02 · Parallel evaluation
An orchestrator agent dispatches the evaluator agents in parallel. A concurrency semaphore caps in-flight calls at four, and failed evaluations are retried with exponential backoff.
Each agent receives the same input bundle and evaluates independently. Results stream back to the client via SSE/NDJSON as each framework completes.
03 · Composite grade
Five heterogeneous scoring scales (0–4↓ severity, 1–10↑, 1–10↓, pass/fail, and 0–4↓ ability) are normalised to a common 0–100 range. Per-criterion severity labels (None / Low / Medium / High / Critical) are assigned by each evaluator.
Framework means are averaged into a composite score mapping to a letter grade: A+ (≥90), A (≥80), B (≥70), C (≥60), D (≥50), F (<50). The per-framework breakdown remains visible below the composite score.
Frameworks
Iris keeps each framework result separate, then provides a composite score for comparison across evaluations.

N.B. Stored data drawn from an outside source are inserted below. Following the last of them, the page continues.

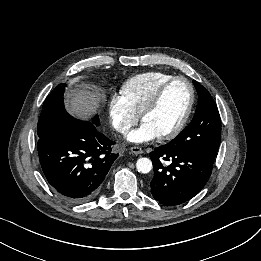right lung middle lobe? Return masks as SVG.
I'll return each mask as SVG.
<instances>
[{
    "instance_id": "1",
    "label": "right lung middle lobe",
    "mask_w": 261,
    "mask_h": 261,
    "mask_svg": "<svg viewBox=\"0 0 261 261\" xmlns=\"http://www.w3.org/2000/svg\"><path fill=\"white\" fill-rule=\"evenodd\" d=\"M65 87L66 84H59L44 101L37 129L39 139L50 136L69 121L75 119L66 112L64 107L63 93ZM92 122L97 125L100 124L97 115Z\"/></svg>"
}]
</instances>
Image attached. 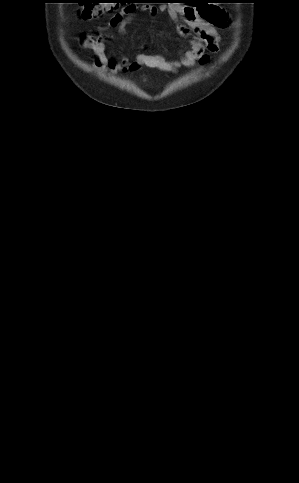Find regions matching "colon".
<instances>
[{"label": "colon", "instance_id": "5ec220e1", "mask_svg": "<svg viewBox=\"0 0 299 483\" xmlns=\"http://www.w3.org/2000/svg\"><path fill=\"white\" fill-rule=\"evenodd\" d=\"M83 5L78 11L79 16L84 19H98L113 12L117 3L116 0H83ZM206 4V3H205ZM205 4H199L198 10L202 18H208L205 12Z\"/></svg>", "mask_w": 299, "mask_h": 483}]
</instances>
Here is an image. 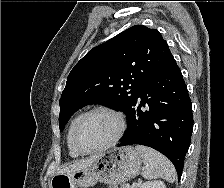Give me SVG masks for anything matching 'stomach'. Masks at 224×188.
<instances>
[{"instance_id": "stomach-1", "label": "stomach", "mask_w": 224, "mask_h": 188, "mask_svg": "<svg viewBox=\"0 0 224 188\" xmlns=\"http://www.w3.org/2000/svg\"><path fill=\"white\" fill-rule=\"evenodd\" d=\"M142 157L131 146L113 148L90 166L69 173L56 174L50 188H88L98 181L116 186L136 177L141 170Z\"/></svg>"}]
</instances>
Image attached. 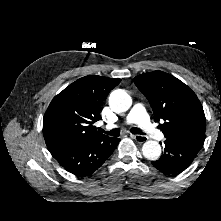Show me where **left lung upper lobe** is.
Returning <instances> with one entry per match:
<instances>
[{"instance_id":"5c2ea615","label":"left lung upper lobe","mask_w":221,"mask_h":221,"mask_svg":"<svg viewBox=\"0 0 221 221\" xmlns=\"http://www.w3.org/2000/svg\"><path fill=\"white\" fill-rule=\"evenodd\" d=\"M138 89L148 99L154 119L166 138L205 136L206 119L196 94L174 76L154 71L134 78Z\"/></svg>"}]
</instances>
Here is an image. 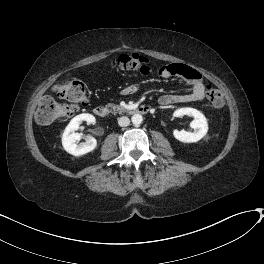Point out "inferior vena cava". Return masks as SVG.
Instances as JSON below:
<instances>
[{
    "instance_id": "inferior-vena-cava-1",
    "label": "inferior vena cava",
    "mask_w": 264,
    "mask_h": 264,
    "mask_svg": "<svg viewBox=\"0 0 264 264\" xmlns=\"http://www.w3.org/2000/svg\"><path fill=\"white\" fill-rule=\"evenodd\" d=\"M118 124L121 127H126V126H128L130 124V120H129L128 117H120L118 119Z\"/></svg>"
}]
</instances>
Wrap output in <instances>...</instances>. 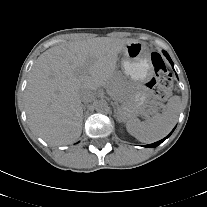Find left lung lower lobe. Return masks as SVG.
Instances as JSON below:
<instances>
[{"instance_id": "0a47b994", "label": "left lung lower lobe", "mask_w": 207, "mask_h": 207, "mask_svg": "<svg viewBox=\"0 0 207 207\" xmlns=\"http://www.w3.org/2000/svg\"><path fill=\"white\" fill-rule=\"evenodd\" d=\"M163 54L166 56V58L169 60V62L171 63L172 67H173V62L170 58V56L168 55V53L166 51H163ZM175 129V128H174ZM174 129L172 130V132L174 131ZM172 132L167 136L165 137L164 139L158 141V142H155L153 144H149V145H146L145 147H157L159 144H161L164 140H166L171 134Z\"/></svg>"}]
</instances>
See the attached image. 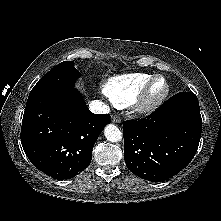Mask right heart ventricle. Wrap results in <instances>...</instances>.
<instances>
[{
  "label": "right heart ventricle",
  "instance_id": "right-heart-ventricle-1",
  "mask_svg": "<svg viewBox=\"0 0 221 221\" xmlns=\"http://www.w3.org/2000/svg\"><path fill=\"white\" fill-rule=\"evenodd\" d=\"M153 75L145 72H132L115 75L103 84V93L117 107L133 103L140 91Z\"/></svg>",
  "mask_w": 221,
  "mask_h": 221
}]
</instances>
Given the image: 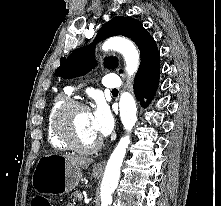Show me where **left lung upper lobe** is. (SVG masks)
<instances>
[{"mask_svg": "<svg viewBox=\"0 0 221 206\" xmlns=\"http://www.w3.org/2000/svg\"><path fill=\"white\" fill-rule=\"evenodd\" d=\"M114 35L131 38L140 50L141 63L135 81L159 71L160 53L153 37L139 21L131 17L116 16L101 27L94 43L74 50L67 58H61L60 67L55 70L56 76L68 79L89 72L95 66V44ZM105 64L108 68H115L117 67V59L115 57L109 58Z\"/></svg>", "mask_w": 221, "mask_h": 206, "instance_id": "left-lung-upper-lobe-1", "label": "left lung upper lobe"}]
</instances>
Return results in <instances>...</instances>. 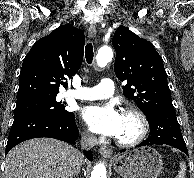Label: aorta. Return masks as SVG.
<instances>
[{"mask_svg": "<svg viewBox=\"0 0 194 178\" xmlns=\"http://www.w3.org/2000/svg\"><path fill=\"white\" fill-rule=\"evenodd\" d=\"M113 58V51L109 46H103L99 49L96 56V62L99 67H104ZM90 178H107V171L104 163H98L94 166Z\"/></svg>", "mask_w": 194, "mask_h": 178, "instance_id": "1", "label": "aorta"}]
</instances>
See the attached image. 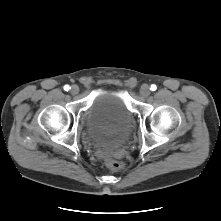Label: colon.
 I'll return each mask as SVG.
<instances>
[{
    "instance_id": "obj_1",
    "label": "colon",
    "mask_w": 221,
    "mask_h": 221,
    "mask_svg": "<svg viewBox=\"0 0 221 221\" xmlns=\"http://www.w3.org/2000/svg\"><path fill=\"white\" fill-rule=\"evenodd\" d=\"M106 165L113 171H121L124 168V164L121 161L112 158L106 160Z\"/></svg>"
}]
</instances>
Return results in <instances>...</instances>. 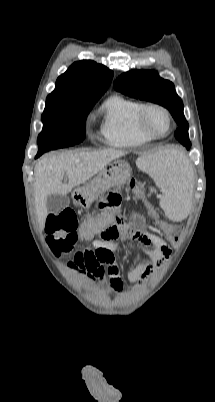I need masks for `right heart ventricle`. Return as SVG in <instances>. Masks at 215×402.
<instances>
[{"mask_svg": "<svg viewBox=\"0 0 215 402\" xmlns=\"http://www.w3.org/2000/svg\"><path fill=\"white\" fill-rule=\"evenodd\" d=\"M142 103L121 95H113L100 107L103 142L115 148H134L152 139L143 135L137 126V115Z\"/></svg>", "mask_w": 215, "mask_h": 402, "instance_id": "right-heart-ventricle-1", "label": "right heart ventricle"}]
</instances>
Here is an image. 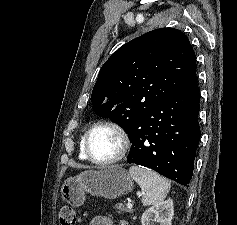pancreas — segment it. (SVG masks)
Listing matches in <instances>:
<instances>
[{
    "label": "pancreas",
    "instance_id": "cf45deb5",
    "mask_svg": "<svg viewBox=\"0 0 237 225\" xmlns=\"http://www.w3.org/2000/svg\"><path fill=\"white\" fill-rule=\"evenodd\" d=\"M115 209L118 213L121 212H132V210L127 209L122 203L116 204Z\"/></svg>",
    "mask_w": 237,
    "mask_h": 225
}]
</instances>
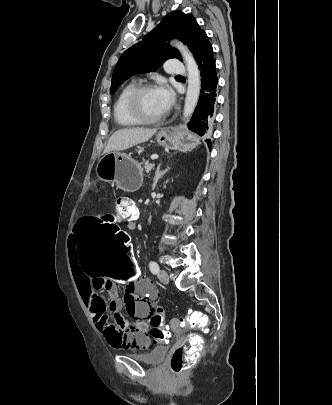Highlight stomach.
<instances>
[{
	"label": "stomach",
	"instance_id": "0dacf381",
	"mask_svg": "<svg viewBox=\"0 0 332 405\" xmlns=\"http://www.w3.org/2000/svg\"><path fill=\"white\" fill-rule=\"evenodd\" d=\"M157 143L161 146L190 151L200 144L197 136L190 132L177 135L172 128L161 129L156 135ZM97 176L117 188L132 192L142 183L143 169L141 163L125 153L113 151L105 154L96 167Z\"/></svg>",
	"mask_w": 332,
	"mask_h": 405
}]
</instances>
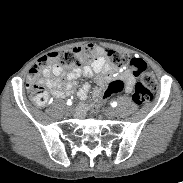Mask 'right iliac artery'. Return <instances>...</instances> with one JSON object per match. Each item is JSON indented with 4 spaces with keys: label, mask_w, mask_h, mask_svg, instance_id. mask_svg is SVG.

Nielsen's 10 Usability Heuristics
10 criteria · 0–4 severity scale
Shneiderman's 8 Golden Rules
8 criteria · 1–10 scale
WCAG 2.1 (Level AA)
15 criteria · pass/fail
Cognitive Load Assessment
8 criteria · 1–10 scale
Visual Design Principles
10 criteria · 1–10 scale
Google HEART Framework
5 criteria · 1–10 scale
UX Honeycomb
7 criteria · 1–10 scale
Don Norman's Design Principles
7 criteria · 1–10 scale
Fogg Behavior Model
5 criteria · 1–10 scale
Ability Heuristics
9 criteria · 0–4 severity scale
Construct Validity
We built four versions of a single webpage with systematically varying design quality, from catastrophic (every criterion deliberately violated) to Grade A, and confirmed that Iris scores progress monotonically across all 10 frameworks.
11.9
V1 Composite
Catastrophic design. Every criterion violated.
66.2
V2 Composite
Structural fix. Semantic HTML, WCAG-compliant.
74.7
V3 Composite
Full polish. Design tokens, hero, social proof.
80.4
V4 Composite
Iterative refinement guided by V3 Iris output.